Work out how many lines of the data contain "Skip" and reply with that number alone.

SOURCE INFORMATION:
=======
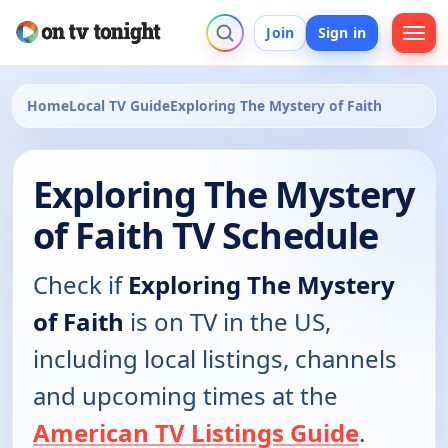
Join
Sign in
Home
Local TV Guide
Exploring The Mystery of Faith
Exploring The Mystery
of Faith TV Schedule
Check if
Exploring The Mystery
of Faith
is on TV in the US,
including local listings, channels
and upcoming times at the
American TV Listings Guide
.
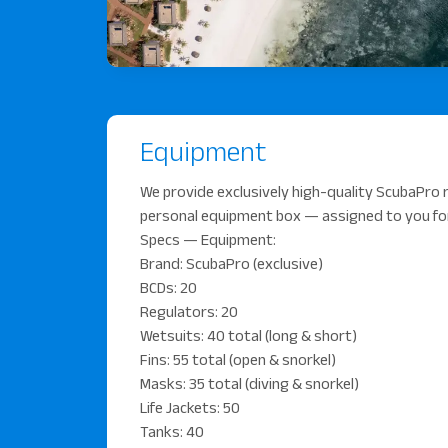
Equipment
We provide exclusively high-quality ScubaPro r
personal equipment box — assigned to you for
Specs — Equipment:
Brand: ScubaPro (exclusive)
BCDs: 20
Regulators: 20
Wetsuits: 40 total (long & short)
Fins: 55 total (open & snorkel)
Masks: 35 total (diving & snorkel)
Life Jackets: 50
Tanks: 40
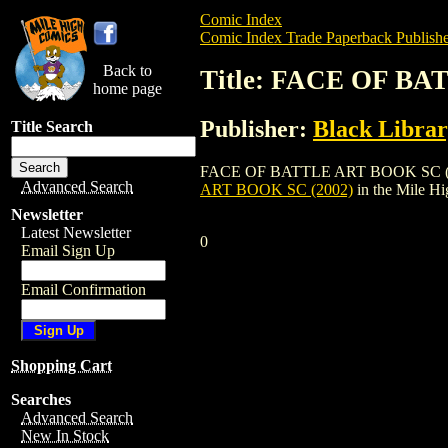
Comic Index
Comic Index Trade Paperback Publishe
Back to
Title: FACE OF BA
home page
Publisher:
Black Libra
Title Search
FACE OF BATTLE ART BOOK SC (2002) is 
Advanced Search
ART BOOK SC (2002)
in the Mile H
Newsletter
Latest Newsletter
0
Email Sign Up
Email Confirmation
Shopping Cart
Searches
Advanced Search
New In Stock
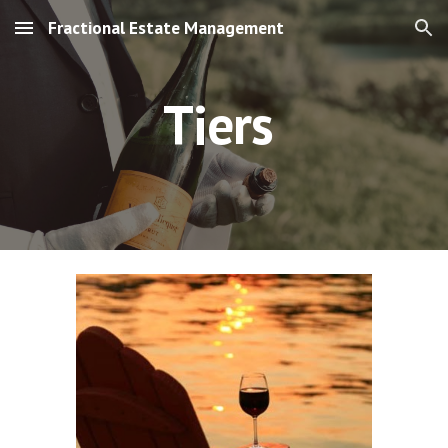
Fractional Estate Management
Skip to main content
Skip to navigation
Tiers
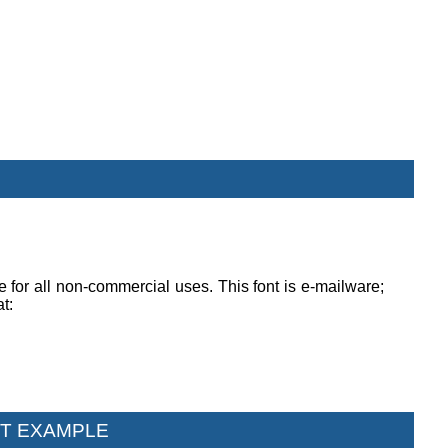
ee for all non-commercial uses. This font is e-mailware;
at:
T EXAMPLE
=======
SOLUTION FOR THIS PROBLEM: 2